I realised then, that I’d been carrying so much anger within me for the team who couldn’t make my husband better, even though it wasn’t their fault. They can’t possibly shake every patient by the hand when they send them away to die, or point their relatives towards the BEREAVEMENT SUITE, because they’d be doing it every day. It would be soul-destroying. But, they did remember us. My husband was someone to them; they liked him, and they did their best. Sadly, it wasn’t enough, but it wasn’t because they hadn’t tried. They tried everything. In fact, they probably tried too much – and my husband had wanted them to. Anything for another few precious days with his family.

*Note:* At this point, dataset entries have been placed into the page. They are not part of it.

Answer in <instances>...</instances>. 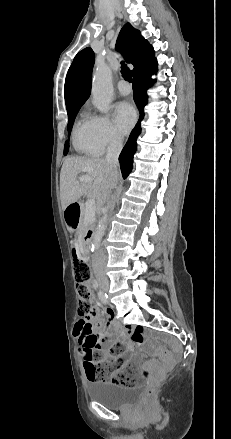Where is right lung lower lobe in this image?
<instances>
[{"mask_svg": "<svg viewBox=\"0 0 231 439\" xmlns=\"http://www.w3.org/2000/svg\"><path fill=\"white\" fill-rule=\"evenodd\" d=\"M157 71V61L156 59L151 62L146 67L142 68L138 72L133 75V97L134 101L137 105V108L140 113L139 120L132 130L129 139L124 146L120 156L119 162L121 167L122 176L125 179L133 168V155L137 149V138L141 133V121L144 118V106L147 104V94L146 90L151 86V83L154 82L150 78L152 74H155Z\"/></svg>", "mask_w": 231, "mask_h": 439, "instance_id": "98d812e1", "label": "right lung lower lobe"}]
</instances>
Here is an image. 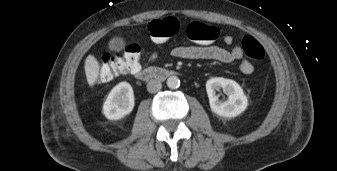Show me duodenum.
I'll use <instances>...</instances> for the list:
<instances>
[{"label":"duodenum","instance_id":"1","mask_svg":"<svg viewBox=\"0 0 337 171\" xmlns=\"http://www.w3.org/2000/svg\"><path fill=\"white\" fill-rule=\"evenodd\" d=\"M175 75V72L167 68H144L139 70L135 76L140 81L166 80Z\"/></svg>","mask_w":337,"mask_h":171}]
</instances>
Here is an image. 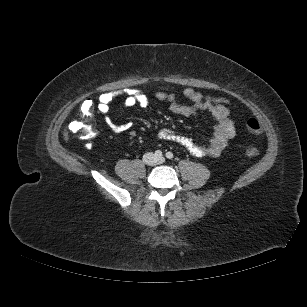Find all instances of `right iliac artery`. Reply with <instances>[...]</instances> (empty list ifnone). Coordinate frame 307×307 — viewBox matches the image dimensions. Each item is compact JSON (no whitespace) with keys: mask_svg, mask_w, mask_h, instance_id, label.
Returning <instances> with one entry per match:
<instances>
[{"mask_svg":"<svg viewBox=\"0 0 307 307\" xmlns=\"http://www.w3.org/2000/svg\"><path fill=\"white\" fill-rule=\"evenodd\" d=\"M162 151H160V150H157V151H155V153H154V156L157 158V159H159V158H161L162 157Z\"/></svg>","mask_w":307,"mask_h":307,"instance_id":"right-iliac-artery-1","label":"right iliac artery"}]
</instances>
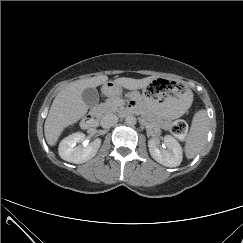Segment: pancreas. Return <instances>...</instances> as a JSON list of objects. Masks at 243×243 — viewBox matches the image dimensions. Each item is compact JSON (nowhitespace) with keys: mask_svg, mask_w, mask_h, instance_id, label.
Returning <instances> with one entry per match:
<instances>
[{"mask_svg":"<svg viewBox=\"0 0 243 243\" xmlns=\"http://www.w3.org/2000/svg\"><path fill=\"white\" fill-rule=\"evenodd\" d=\"M96 111L99 115L103 116L107 113H116L119 111V104H118V98H113L107 100L105 103L100 104ZM143 116L150 122L158 125L159 127L163 129H168L170 126V122L163 121L157 117H155L153 114L143 111Z\"/></svg>","mask_w":243,"mask_h":243,"instance_id":"cf45deb5","label":"pancreas"}]
</instances>
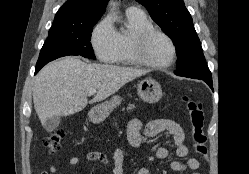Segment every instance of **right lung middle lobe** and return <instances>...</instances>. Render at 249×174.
Instances as JSON below:
<instances>
[{"mask_svg":"<svg viewBox=\"0 0 249 174\" xmlns=\"http://www.w3.org/2000/svg\"><path fill=\"white\" fill-rule=\"evenodd\" d=\"M96 23L97 21H91L77 27L49 30L36 67H43L52 60L69 55L95 59L90 40Z\"/></svg>","mask_w":249,"mask_h":174,"instance_id":"dd1d6c3e","label":"right lung middle lobe"}]
</instances>
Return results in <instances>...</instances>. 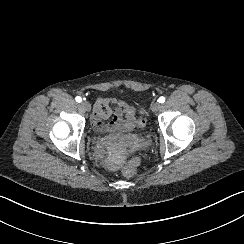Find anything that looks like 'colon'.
<instances>
[{
	"mask_svg": "<svg viewBox=\"0 0 244 244\" xmlns=\"http://www.w3.org/2000/svg\"><path fill=\"white\" fill-rule=\"evenodd\" d=\"M137 170H138L137 165L134 163H131L129 165L124 166L122 169V172L124 175L130 177V176L134 175L137 172Z\"/></svg>",
	"mask_w": 244,
	"mask_h": 244,
	"instance_id": "5ec220e1",
	"label": "colon"
}]
</instances>
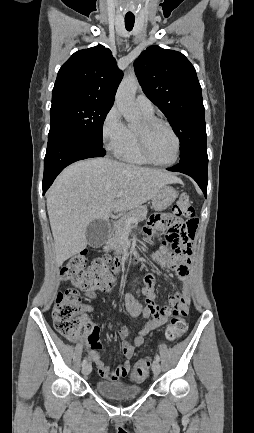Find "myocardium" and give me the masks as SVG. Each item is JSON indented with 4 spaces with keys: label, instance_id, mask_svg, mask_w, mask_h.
Segmentation results:
<instances>
[{
    "label": "myocardium",
    "instance_id": "1",
    "mask_svg": "<svg viewBox=\"0 0 254 433\" xmlns=\"http://www.w3.org/2000/svg\"><path fill=\"white\" fill-rule=\"evenodd\" d=\"M157 126H164L165 128H167L176 141V153H175L174 158L170 162L164 163V162L157 161L156 159H154V157L152 156V154L149 150L148 133L150 130H152L153 128H155ZM136 136H137L139 150H140L142 156L145 158V160L148 163L156 165V166H161V167H169V166L174 165L178 161V159L180 157V153H181V141H180V138H179L178 134L176 133V131L173 129V127L168 122H166L162 119H159V118H154V117L153 118H145L143 121V128L136 130Z\"/></svg>",
    "mask_w": 254,
    "mask_h": 433
}]
</instances>
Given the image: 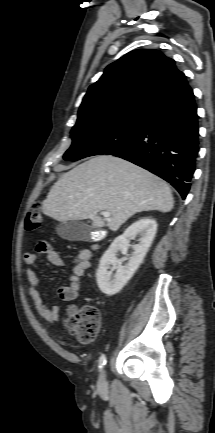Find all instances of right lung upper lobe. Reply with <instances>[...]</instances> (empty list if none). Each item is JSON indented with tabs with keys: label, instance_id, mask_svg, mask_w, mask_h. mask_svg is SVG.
<instances>
[{
	"label": "right lung upper lobe",
	"instance_id": "1",
	"mask_svg": "<svg viewBox=\"0 0 215 433\" xmlns=\"http://www.w3.org/2000/svg\"><path fill=\"white\" fill-rule=\"evenodd\" d=\"M188 86L174 60L158 50L129 52L105 69L89 87L79 108L77 123L123 115H144Z\"/></svg>",
	"mask_w": 215,
	"mask_h": 433
}]
</instances>
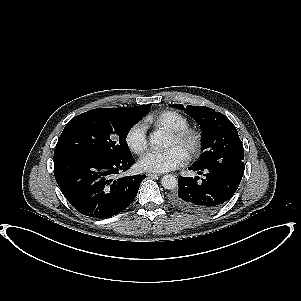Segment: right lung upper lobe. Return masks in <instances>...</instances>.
<instances>
[{
    "instance_id": "right-lung-upper-lobe-1",
    "label": "right lung upper lobe",
    "mask_w": 301,
    "mask_h": 301,
    "mask_svg": "<svg viewBox=\"0 0 301 301\" xmlns=\"http://www.w3.org/2000/svg\"><path fill=\"white\" fill-rule=\"evenodd\" d=\"M150 107H151V104L150 105H141V106H136V107H131V108H115V109L127 110V111H132V112L141 113V114H147ZM98 109H100V108H98Z\"/></svg>"
}]
</instances>
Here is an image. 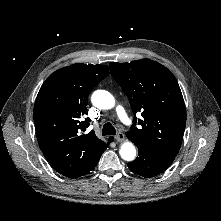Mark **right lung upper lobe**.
I'll return each mask as SVG.
<instances>
[{"label": "right lung upper lobe", "mask_w": 221, "mask_h": 221, "mask_svg": "<svg viewBox=\"0 0 221 221\" xmlns=\"http://www.w3.org/2000/svg\"><path fill=\"white\" fill-rule=\"evenodd\" d=\"M109 74L105 65L76 63L52 73L41 86L34 105L39 146L60 174L81 176L107 147L89 126L88 96Z\"/></svg>", "instance_id": "right-lung-upper-lobe-1"}]
</instances>
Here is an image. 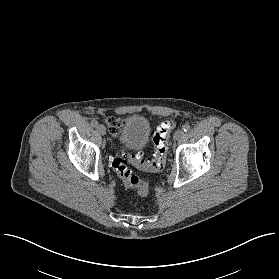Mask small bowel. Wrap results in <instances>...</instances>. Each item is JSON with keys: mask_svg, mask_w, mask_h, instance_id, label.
<instances>
[{"mask_svg": "<svg viewBox=\"0 0 279 279\" xmlns=\"http://www.w3.org/2000/svg\"><path fill=\"white\" fill-rule=\"evenodd\" d=\"M106 123L113 133H117L122 126V121L117 118H107Z\"/></svg>", "mask_w": 279, "mask_h": 279, "instance_id": "c3829d8e", "label": "small bowel"}]
</instances>
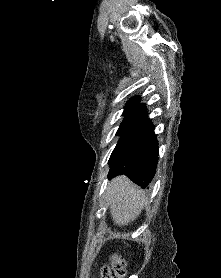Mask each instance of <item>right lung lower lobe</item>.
Here are the masks:
<instances>
[{
	"instance_id": "right-lung-lower-lobe-1",
	"label": "right lung lower lobe",
	"mask_w": 221,
	"mask_h": 278,
	"mask_svg": "<svg viewBox=\"0 0 221 278\" xmlns=\"http://www.w3.org/2000/svg\"><path fill=\"white\" fill-rule=\"evenodd\" d=\"M158 145L150 120L125 144L113 151L110 159V176L125 174L133 182L146 188L155 175Z\"/></svg>"
}]
</instances>
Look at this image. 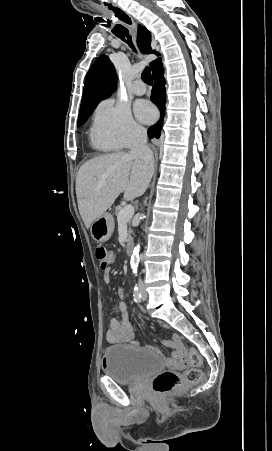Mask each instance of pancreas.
<instances>
[{"label": "pancreas", "instance_id": "1", "mask_svg": "<svg viewBox=\"0 0 272 451\" xmlns=\"http://www.w3.org/2000/svg\"><path fill=\"white\" fill-rule=\"evenodd\" d=\"M123 208H124V206H116V208H115L116 216H118L120 210H123ZM127 224H130V220H129V222H127ZM131 231H132V229H131V227H129V229H128V241H132V239H133V237L131 235Z\"/></svg>", "mask_w": 272, "mask_h": 451}]
</instances>
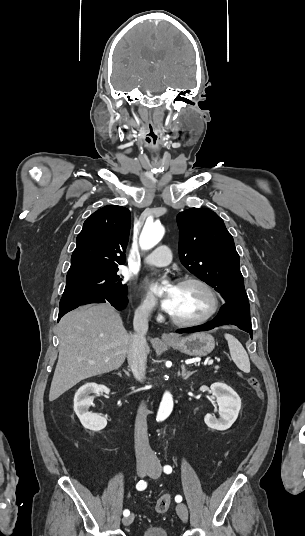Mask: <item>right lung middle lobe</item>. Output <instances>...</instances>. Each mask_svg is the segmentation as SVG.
<instances>
[{
    "label": "right lung middle lobe",
    "instance_id": "right-lung-middle-lobe-1",
    "mask_svg": "<svg viewBox=\"0 0 305 536\" xmlns=\"http://www.w3.org/2000/svg\"><path fill=\"white\" fill-rule=\"evenodd\" d=\"M118 269L67 278L63 296L88 294L101 297H126L128 288L117 274Z\"/></svg>",
    "mask_w": 305,
    "mask_h": 536
}]
</instances>
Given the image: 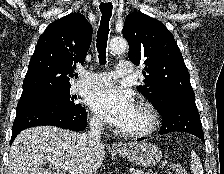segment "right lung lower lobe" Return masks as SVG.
<instances>
[{
    "label": "right lung lower lobe",
    "instance_id": "1",
    "mask_svg": "<svg viewBox=\"0 0 224 174\" xmlns=\"http://www.w3.org/2000/svg\"><path fill=\"white\" fill-rule=\"evenodd\" d=\"M43 125L83 131L87 125L86 110L81 105L65 109L41 99L19 101L10 144L22 130Z\"/></svg>",
    "mask_w": 224,
    "mask_h": 174
}]
</instances>
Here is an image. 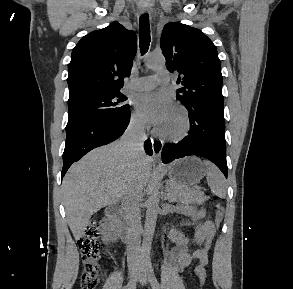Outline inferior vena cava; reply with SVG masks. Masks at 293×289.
<instances>
[{"label":"inferior vena cava","instance_id":"inferior-vena-cava-1","mask_svg":"<svg viewBox=\"0 0 293 289\" xmlns=\"http://www.w3.org/2000/svg\"><path fill=\"white\" fill-rule=\"evenodd\" d=\"M146 140L145 124L142 121L131 122L125 131L122 142L127 151L134 155L144 152L143 143ZM142 198V188L132 181L126 188L123 198V206L126 212L128 224L127 257L129 261L137 263L140 259L141 240V212L139 202Z\"/></svg>","mask_w":293,"mask_h":289}]
</instances>
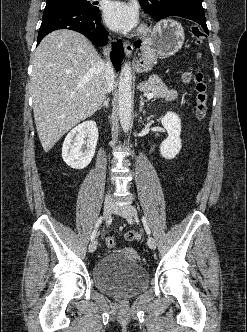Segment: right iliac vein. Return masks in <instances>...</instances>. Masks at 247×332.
Masks as SVG:
<instances>
[{"label": "right iliac vein", "mask_w": 247, "mask_h": 332, "mask_svg": "<svg viewBox=\"0 0 247 332\" xmlns=\"http://www.w3.org/2000/svg\"><path fill=\"white\" fill-rule=\"evenodd\" d=\"M114 211V205L111 201H105L103 208V215L105 219H108ZM97 248V240H93L89 245V251L94 252Z\"/></svg>", "instance_id": "right-iliac-vein-1"}]
</instances>
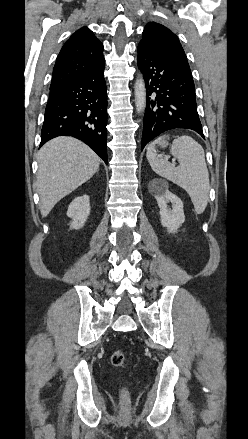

Maybe, I didn’t just need this wound to scab over. The act of coming back here – of ripping it off, letting the blood flow out, and starting again, is perhaps just what I needed to do to let the healing process start afresh. It’s been a bloody long and complicated way of healing, though.
Just because my husband’s time at the cancer hospital ended, doesn’t mean that time stopped here for everyone else. The place still functions and runs without him, even if the home I return to doesn’t function anywhere near as well.
Wives still push dying husbands up corridors. Bald little children with tubes in their noses still walk into the garden to sit and read for a bit, and try to be children. Women with hats and drawn-on eyebrows still complain about the shit coffee, but buy it anyway.
And the lucky ones get to walk past the door of that fucking BEREAVEMENT SUITE on the way out, and keep on walking.